The code is here: harmony/consensus

We launched our Day ONE Mainnet with a total of 600 nodes on 4 shards on June 28th. It has been running smoothly for the past 830,000 blocks and counting.

In our previous tests, we observed view change (i.e. leader change) happened in some shards due to bad network condition. We also manually triggered view change by killing the leader node as well as other kinds of attacks. The view change happened after the attack and the network keeps going as expected —heck yeah!

In the following, we will first explain the basic concepts of byzantine fault tolerance, then second how we improve it to handle large number of nodes in practice, and finally the overall code structure and some implementation details.

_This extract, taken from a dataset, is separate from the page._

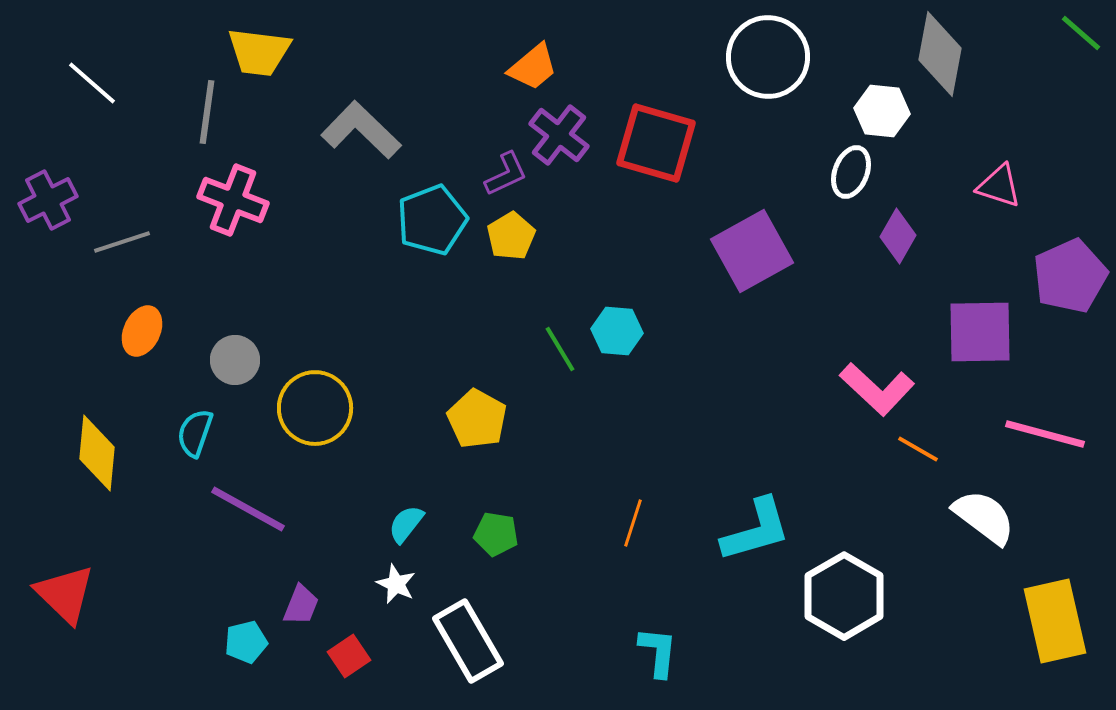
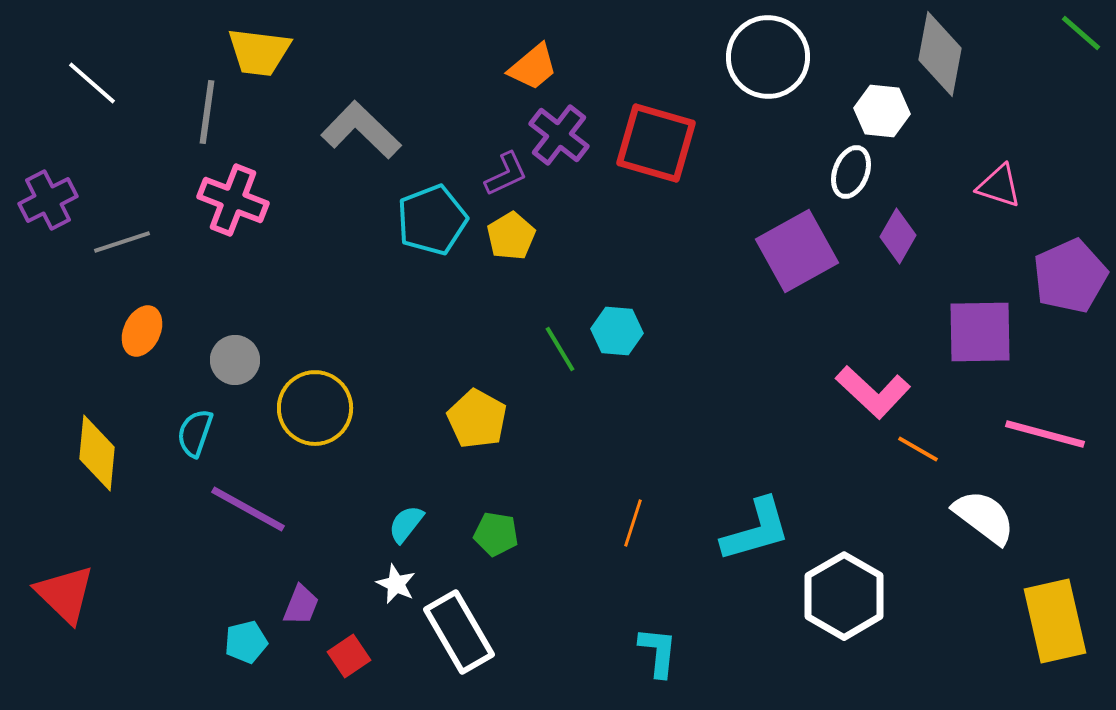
purple square at (752, 251): moved 45 px right
pink L-shape at (877, 389): moved 4 px left, 3 px down
white rectangle at (468, 641): moved 9 px left, 9 px up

What is Byzantine Fault Tolerance?

A distributed system consists of multiple nodes where each node is an independent server. They communicate with each other by sending messages over the network and perform some tasks according to the protocol they conform to.

There are many types of faults, but they can basically be classified into two major categories. The first kind of faults are node crash, network down, packet loss, etc., where the node had no malicious intention. These are non-byzantine faults.

The second type is where a node can be malicious. It can act arbitrarily and not follow the rules of the protocol. For example, a validator can delay or refuse to relay the messages in the network, the leader can propose invalid block, or a node can send different messages to different peers. At worst, malicious nodes may collaborate with each other. These are called Byzantine faults.

With these two kinds of faults in mind, there are two properties we want the system to maintain: consistency and liveness.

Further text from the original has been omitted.